[[ Recorded information, beginning ]]
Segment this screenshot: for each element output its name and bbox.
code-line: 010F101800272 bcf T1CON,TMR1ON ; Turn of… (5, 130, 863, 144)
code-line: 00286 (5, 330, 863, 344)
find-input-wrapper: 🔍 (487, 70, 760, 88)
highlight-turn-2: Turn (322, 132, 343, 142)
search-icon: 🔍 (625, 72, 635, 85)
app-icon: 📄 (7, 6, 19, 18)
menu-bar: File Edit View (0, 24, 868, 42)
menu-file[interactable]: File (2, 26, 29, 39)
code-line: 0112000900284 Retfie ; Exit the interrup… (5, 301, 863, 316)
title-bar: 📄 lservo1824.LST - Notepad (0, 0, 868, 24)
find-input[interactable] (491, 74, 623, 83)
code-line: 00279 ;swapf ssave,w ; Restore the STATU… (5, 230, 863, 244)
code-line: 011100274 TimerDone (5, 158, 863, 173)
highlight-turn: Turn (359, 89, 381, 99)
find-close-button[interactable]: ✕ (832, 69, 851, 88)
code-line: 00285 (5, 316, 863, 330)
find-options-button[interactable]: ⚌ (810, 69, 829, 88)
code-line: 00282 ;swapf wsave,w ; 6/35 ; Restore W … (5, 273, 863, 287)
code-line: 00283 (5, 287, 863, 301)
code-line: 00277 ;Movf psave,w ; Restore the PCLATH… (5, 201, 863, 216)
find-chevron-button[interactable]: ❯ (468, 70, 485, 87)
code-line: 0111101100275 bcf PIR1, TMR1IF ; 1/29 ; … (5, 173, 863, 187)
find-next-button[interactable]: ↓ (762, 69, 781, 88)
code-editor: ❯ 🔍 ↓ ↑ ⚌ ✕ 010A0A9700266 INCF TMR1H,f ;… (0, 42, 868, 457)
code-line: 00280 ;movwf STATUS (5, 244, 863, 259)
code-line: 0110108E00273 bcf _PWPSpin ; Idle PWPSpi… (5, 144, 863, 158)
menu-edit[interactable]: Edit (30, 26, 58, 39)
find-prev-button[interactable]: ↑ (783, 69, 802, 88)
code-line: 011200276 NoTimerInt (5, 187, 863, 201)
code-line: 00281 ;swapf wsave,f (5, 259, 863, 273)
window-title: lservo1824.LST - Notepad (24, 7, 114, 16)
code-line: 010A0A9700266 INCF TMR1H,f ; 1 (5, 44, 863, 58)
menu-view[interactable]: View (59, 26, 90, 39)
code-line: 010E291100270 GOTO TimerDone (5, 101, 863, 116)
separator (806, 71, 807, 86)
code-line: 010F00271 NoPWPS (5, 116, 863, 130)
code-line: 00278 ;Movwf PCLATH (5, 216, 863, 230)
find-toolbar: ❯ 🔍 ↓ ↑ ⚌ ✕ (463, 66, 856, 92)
[[ Recorded information, end ]]
Please state how many lines of the material above include the word "swapf"; the number is the whole answer.

3